En Texas se reconocen diferentes documentos de poder notarial para distintas situaciones. El documento adecuado depende del tipo de autoridad que se desee otorgar y de cuándo se pueda necesitar dicha autoridad.
Es fundamental redactar con cuidado. El alcance de la autoridad, el momento en que entra en vigor y el lenguaje utilizado en el documento pueden influir en su utilidad cuando su familia más lo necesite.
Poder notarial financiero
Un poder notarial financiero le permite designar a una persona para que gestione sus asuntos financieros y patrimoniales en su nombre. Según la redacción del documento, dicha autorización puede incluir la gestión de cuentas bancarias, el pago de facturas, la tramitación de seguros, la gestión de transacciones inmobiliarias, la presentación de declaraciones de impuestos o el cumplimiento de otras responsabilidades comerciales y financieras.
Este tipo de documento puede ser especialmente importante si usted no está disponible temporalmente o no puede gestionar sus asuntos personalmente. Con la autorización correspondiente, una persona de confianza puede agilizar los trámites importantes y ayudar a evitar demoras innecesarias.
Poder notarial médico
Un poder notarial médico le permite designar a una persona de su confianza para que tome decisiones sobre su atención médica en su nombre si usted no puede hacerlo por sí mismo. Según la situación, esta facultad puede incluir dar su consentimiento o rechazar ciertos tratamientos, hablar con los médicos sobre su atención y tomar decisiones sobre hospitales, rehabilitación o cuidados a largo plazo.
Este documento puede brindar claridad durante una emergencia médica o una enfermedad grave. En lugar de dejar a los familiares con dudas sobre quién tiene autoridad para hablar en su nombre, un poder notarial médico identifica a la persona que usted ha designado para que intervenga en caso necesario.
Un poder notarial para asuntos médicos es distinto de un poder notarial para asuntos financieros. Designar a alguien para que gestione asuntos financieros no le otorga automáticamente autoridad para tomar decisiones sobre la atención médica.
Poder notarial limitado
Un poder notarial limitado otorga a alguien la autoridad para actuar con un propósito específico o durante un período de tiempo determinado. En lugar de conceder amplia autoridad sobre asuntos financieros o legales, este documento se utiliza cuando se desea que otra persona se encargue de una tarea específica en nombre del solicitante.
Por ejemplo, un poder notarial limitado puede autorizar a alguien a firmar documentos durante una transacción inmobiliaria, administrar una cuenta específica o encargarse de un asunto comercial determinado mientras usted no esté disponible. Una vez que se complete la tarea o finalice el plazo, la autorización otorgada en el documento también finaliza.
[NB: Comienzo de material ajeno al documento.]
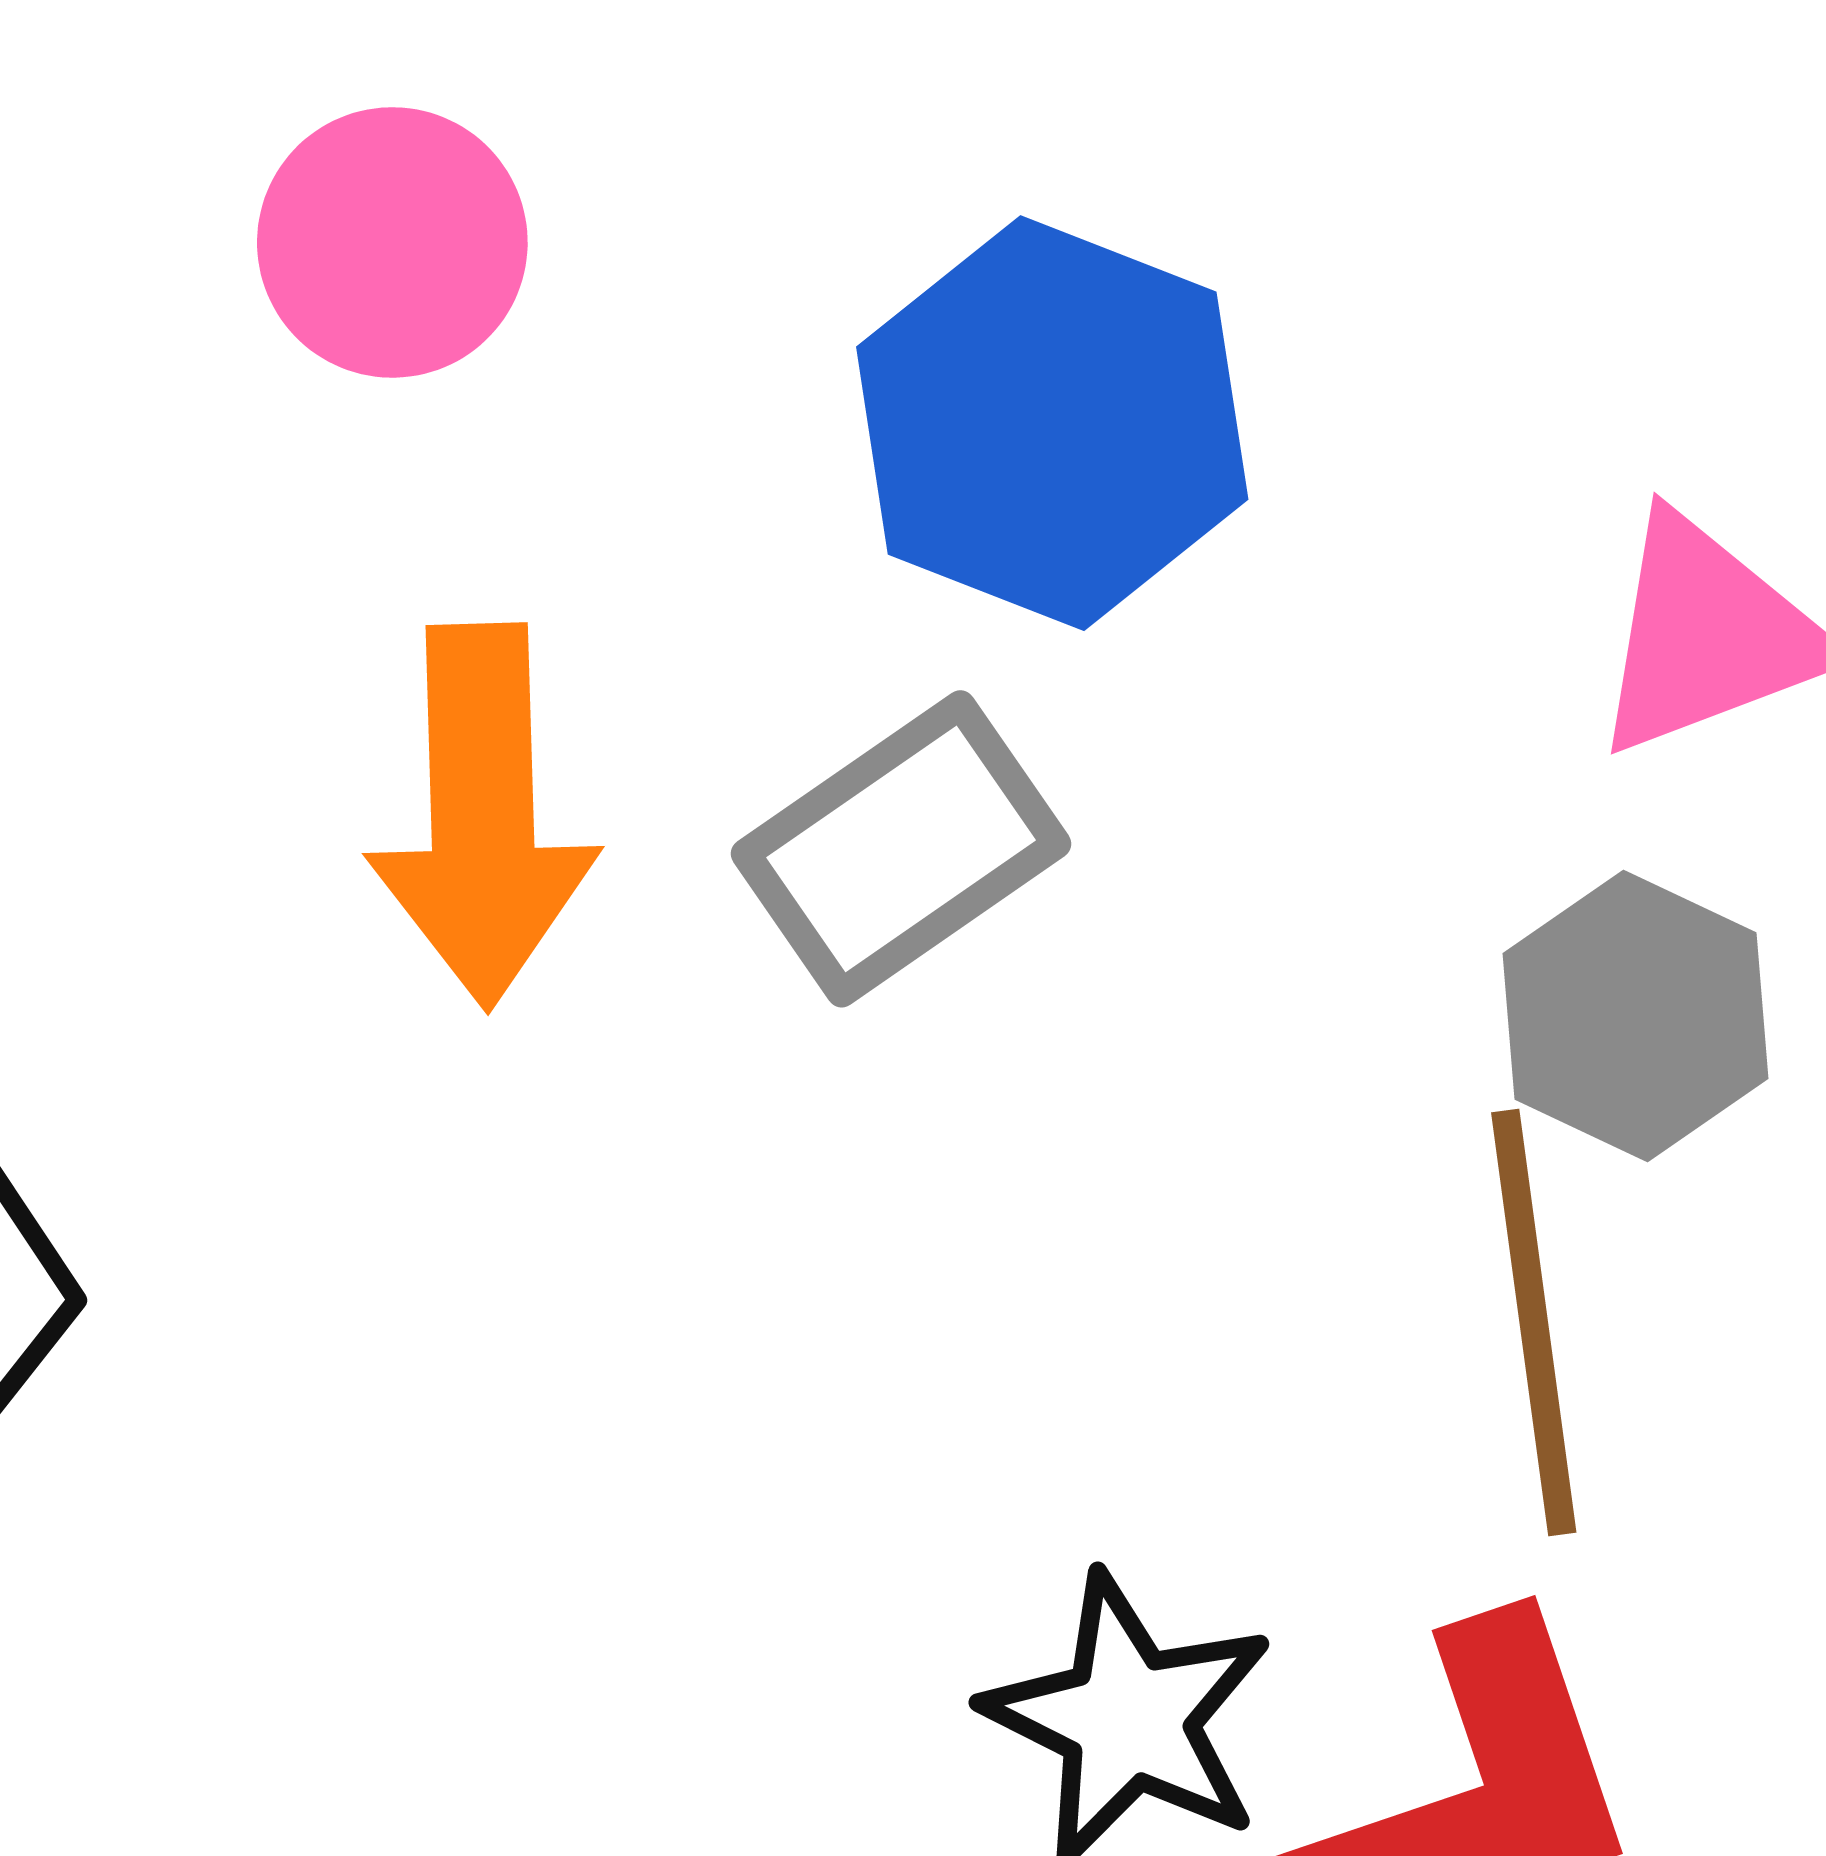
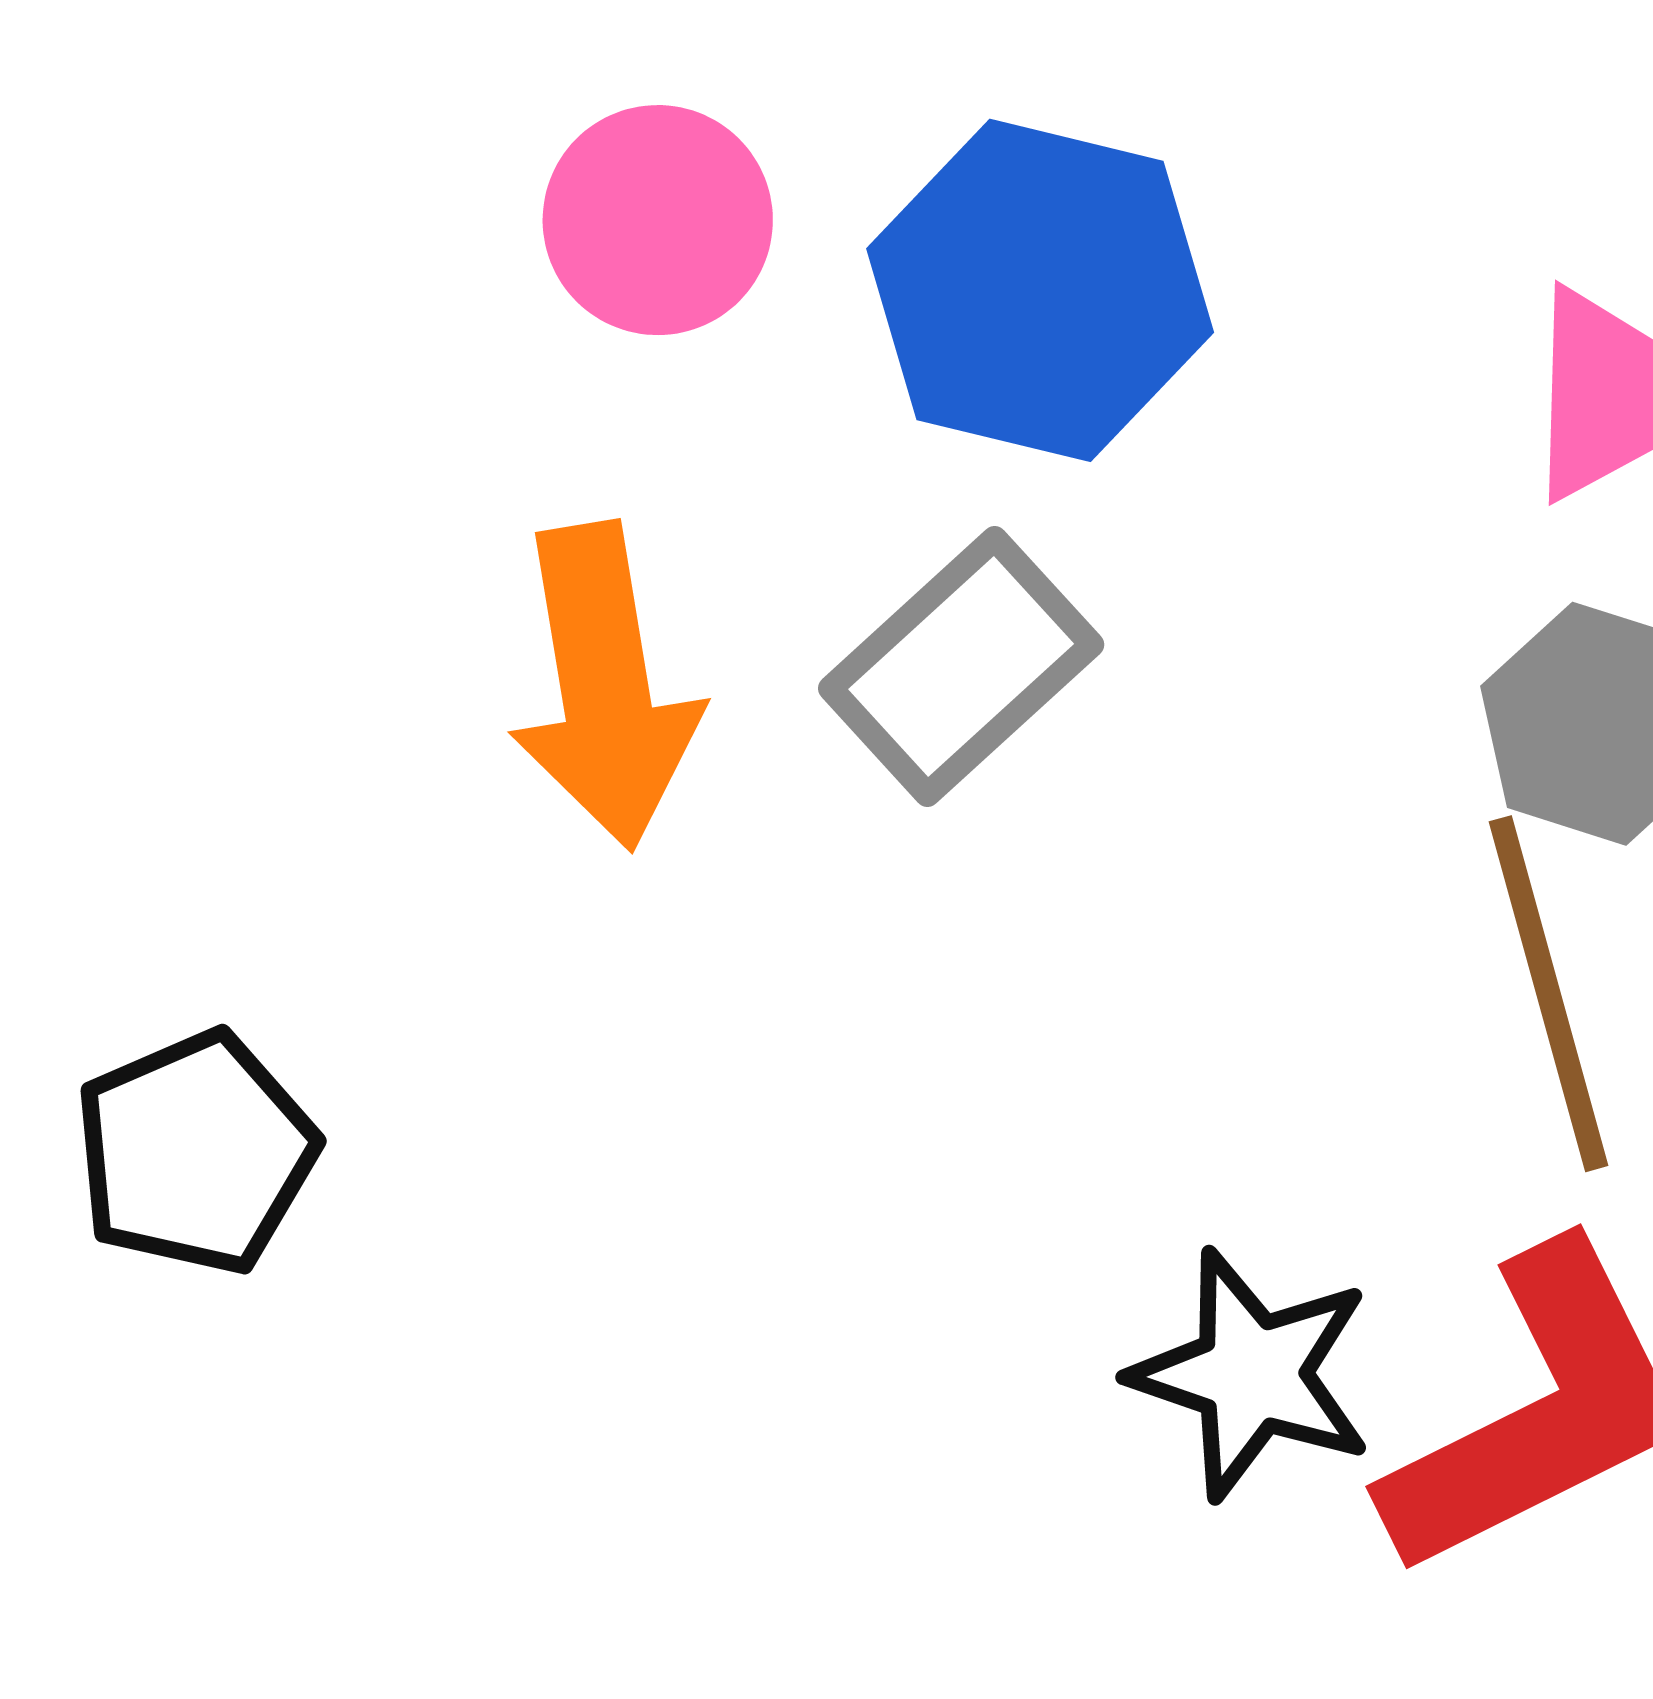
pink circle: (392, 242) -> (658, 220), moved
Debido a que la autoridad es limitada, la redacción es crucial. Un poder notarial limitado redactado con claridad puede garantizar que la persona que usted elija tenga la autoridad adecuada para la situación específica, sin otorgarle poderes más amplios de los que usted pretendía.
Poder notarial parental
A veces, un padre necesita que otro adulto tome decisiones por su hijo durante un despliegue militar, un procedimiento médico o un viaje prolongado. Este arreglo a veces se denomina poder notarial parental, pero Texas lo regula a través del Capítulo 34 del Código de Familia, no de las leyes generales sobre poderes notariales.
El documento es formalmente un Acuerdo de Autorización para un Familiar No Progenitor o Cuidador Voluntario. A pesar de su nombre, puede autorizar a cualquier adulto de confianza —un abuelo, una tía o un amigo cercano de la familia— a tomar ciertas decisiones por un menor, como dar su consentimiento para un tratamiento médico o gestionar asuntos escolares, de forma temporal y sin necesidad de acudir a los tribunales. No otorga la custodia legal ni afecta de forma permanente los derechos parentales, y puede ser revocado.
Algunos requisitos son importantes. Solo uno de los padres puede firmar, y generalmente se debe enviar una copia al otro progenitor en un plazo de diez días. Si una orden judicial o un caso ya afecta la relación paterno-filial —por ejemplo, un divorcio o un asunto de custodia—, el padre o la madre debe obtener primero la autorización judicial por escrito; de lo contrario, el acuerdo no será válido. El acuerdo tampoco puede autorizar un aborto ni el uso de anticonceptivos de emergencia para el menor.
Para quienes no son padres pero ya cuidan a un menor sin autorización, o para acuerdos más permanentes, otras herramientas —como una orden judicial conforme al Capítulo 35, una orden de custodia o la tutela— podrían ser más adecuadas. Dado que los requisitos son específicos y un documento mal redactado puede causar serios problemas, la revisión por parte de un abogado especializado en derecho familiar resulta especialmente valiosa en este caso.